In the future, Americans will not be able to continue to avoid the ethical and policy issues inextricably linked to the use of medical technology.
Thus, questions that policymakers need to address in an open discussion include:
■ How should we as a society allocate scarce medical resources?
■ Can individualism be excessive in matters of life and death?
■ How can we balance the values of pluralism and tolerance on the one hand against principles of fairness to all on the other?
■ Most importantly, should our society continue to view death as a failure and, thus, distinctly un-American?
In order to meaningfully address these questions, we need to confront two emerging trends in medicine. The first is the tendency toward interpreting patients’ autonomy rights as including the right to demand whatever treatment is necessary for sustained existence. The second is responding to such cases with a liability-driven ethic. These trends are not only interrelated, they are rooted in and bolstered by a deep-seated proclivity in American society to want to avert death at all costs and to avoid any open discussion of death.
Two concrete steps might facilitate a culture shift. First, institutional structures and policies must support physicians by recognizing and allowing the time to engage in these critical conversations.
Setting up a patient care conference with the relevant decision makers, reviewing the diagnosis, prognosis and treatment options, creating the right tone for discussion, attending to the feelings of those involved, taking a values inventory, talking about living wills and a durable power of attorney, constructing a plan for follow-up conversations, and building consensus among various constituencies is extremely time-intensive.
My pulmonologist tells me that for over 95 percent of the patients referred to him with end-stage lung disease, he is the first to bring up issues of end-of-life care. Still, he is willing to risk being scolded by some administrator down the line because he lives by the principles underlying Francis Peabody’s message to students at Harvard in his 1925 address on “The Care of the Patient” that “The secret of the care of the patient is in caring for the patient.”
Second, we need to change the way we talk about death. Replacing phrases such as “Do Not Resuscitate” with “Allow Natural Death” and “Full Code” with “Artificial Death Extension” can allay people’s fears that they will be allowed to die if they have an advance directive indicating something other than “do everything possible to prolong life.”
Nevertheless, despite what takes place in medical schools and in the corridors of hospitals, hospices and nursing homes, these efforts must extend to community conversations at the grass roots level if they are ever to take hold.
This is where bioethicists can play a crucial role by serving as public intellectuals, conducting workshops with community members around end-of-life decision making.
The community context is key. When I taught at the Brown Medical School, I used my friend Al Killilea’s book, “The Politics of Being Mortal.” One of the most important points he makes in his work is that it is not death we fear as much as it is, he writes, “annihilation and the absurdity of a meaningless life.”
For him, it is only through a recognition and acceptance of human interdependence that meaning can be given to both death and life.
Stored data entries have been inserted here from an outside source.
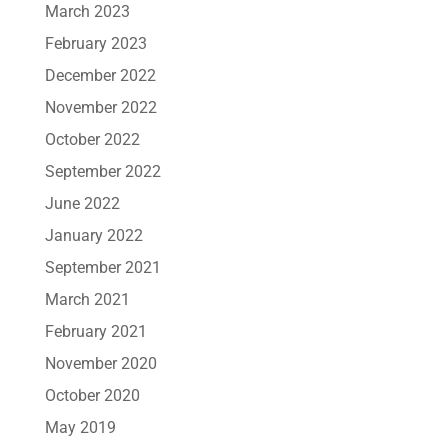
March 2023
February 2023
December 2022
November 2022
October 2022
September 2022
June 2022
January 2022
September 2021
March 2021
February 2021
November 2020
October 2020
May 2019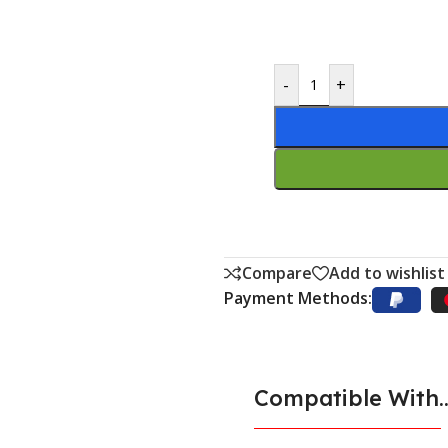
-
+
Compare
Add to wishlist
Payment Methods:
Compatible With..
And, it is only through greater candor about death that the anxieties and fears of citizens will be lessened and meaningful dialogue will ensue.
Indeed, until we are willing to have a national conversation about the impact of a more open treatment of death on issues of social justice, the very kind fostered by the Gazette, I suspect that many of my doctor’s visits will continue to serve as ethics consults. For health care providers are likely to experience ever-increasing moral distress over how to abide by the Hippocratic Oath’s enjoinder to first do no harm in a society in which death continues to be viewed as patently un-American.
Lynn Pasquerella is the president of Mount Holyoke College.